On Tue, 13 May 2014, Tom MacDonald wrote:


Hello Julien and Hervé

My name  is  Tom  MacDonald and I am the manager of the Chapel team at Cray.
This is the first time we have seen this question from you, and we are not sure 
why
we did not see this email the first time you sent it.  I’m sorry you had to 
send this
message a second time.

The first question I have is which version of Chapel are you using?
The most recent sources are the 1.9.0 version and are currently available
for download from the SourceForge web site:

 https://sourceforge.net/projects/chapel/

If you are not using the latest Chapel version, can you please compile and run
your program again using the latest version and let us know your results?
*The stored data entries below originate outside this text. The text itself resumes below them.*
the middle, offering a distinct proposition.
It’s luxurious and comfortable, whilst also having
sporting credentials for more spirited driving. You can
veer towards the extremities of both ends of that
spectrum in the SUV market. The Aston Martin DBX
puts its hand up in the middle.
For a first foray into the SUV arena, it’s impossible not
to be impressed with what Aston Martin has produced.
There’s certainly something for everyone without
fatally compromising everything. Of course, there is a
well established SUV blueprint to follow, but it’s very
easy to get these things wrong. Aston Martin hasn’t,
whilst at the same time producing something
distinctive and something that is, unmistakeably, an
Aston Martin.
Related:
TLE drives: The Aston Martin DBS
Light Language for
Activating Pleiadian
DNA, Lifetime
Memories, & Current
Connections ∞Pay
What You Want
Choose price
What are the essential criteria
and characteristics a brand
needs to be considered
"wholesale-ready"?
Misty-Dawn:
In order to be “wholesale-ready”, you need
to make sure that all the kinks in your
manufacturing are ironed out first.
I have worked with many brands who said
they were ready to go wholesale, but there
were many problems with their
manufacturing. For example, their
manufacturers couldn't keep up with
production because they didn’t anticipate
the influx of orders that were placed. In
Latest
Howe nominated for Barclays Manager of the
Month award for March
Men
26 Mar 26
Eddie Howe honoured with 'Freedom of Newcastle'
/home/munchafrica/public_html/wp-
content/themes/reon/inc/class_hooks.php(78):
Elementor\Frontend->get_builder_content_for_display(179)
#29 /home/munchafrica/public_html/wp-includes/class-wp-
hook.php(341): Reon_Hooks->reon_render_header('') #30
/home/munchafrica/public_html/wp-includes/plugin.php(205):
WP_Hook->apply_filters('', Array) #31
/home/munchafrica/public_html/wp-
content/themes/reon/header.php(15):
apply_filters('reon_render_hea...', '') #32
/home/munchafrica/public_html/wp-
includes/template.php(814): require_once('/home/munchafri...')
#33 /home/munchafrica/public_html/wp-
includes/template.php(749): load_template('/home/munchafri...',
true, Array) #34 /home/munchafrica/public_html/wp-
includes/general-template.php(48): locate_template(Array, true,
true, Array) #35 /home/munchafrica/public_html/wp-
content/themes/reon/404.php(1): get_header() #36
I see you already are using the –fast flag when you compile.

We are currently working to improve Chapel performance with each
release and are making significant strides.  To track our progress
over time, refer to:

       http://chapel.sourceforge.net/perf/

Also please read the file named PERFORMANCE that comes with the download.

If you are using the 1.9.0 version, please let us know that too.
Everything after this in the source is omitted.